* **WHAT IS BEING ASKED**
In the entries below, find the line with "Veja também" and the line with "Konferensresa". Repeat exactly everything between them, those two lines included, but not the pictures.

+++

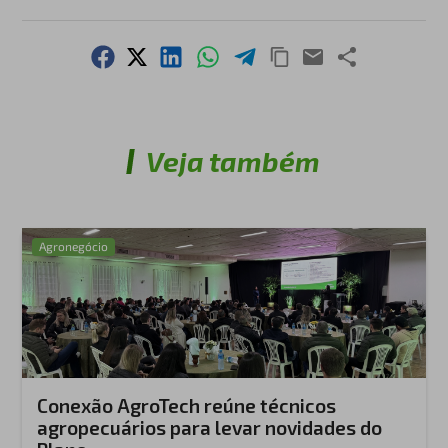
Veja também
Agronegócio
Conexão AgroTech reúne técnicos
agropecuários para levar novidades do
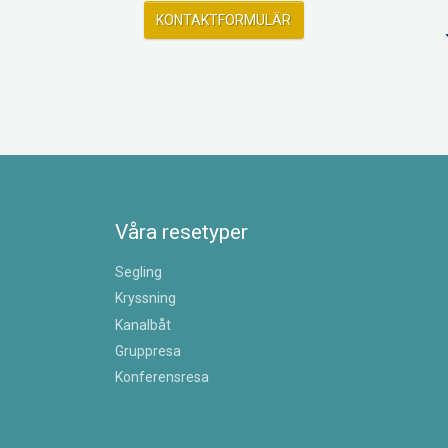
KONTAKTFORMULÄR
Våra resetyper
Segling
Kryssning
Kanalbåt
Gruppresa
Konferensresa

+++

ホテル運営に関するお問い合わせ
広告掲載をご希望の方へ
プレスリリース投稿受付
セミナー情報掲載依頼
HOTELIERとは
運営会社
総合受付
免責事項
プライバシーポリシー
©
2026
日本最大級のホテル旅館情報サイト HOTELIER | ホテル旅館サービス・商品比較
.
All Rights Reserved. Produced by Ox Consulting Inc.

+++

* **WORKED SOLUTION**
Veja também
Agronegócio
Conexão AgroTech reúne técnicos
agropecuários para levar novidades do
KONTAKTFORMULÄR
Våra resetyper
Segling
Kryssning
Kanalbåt
Gruppresa
Konferensresa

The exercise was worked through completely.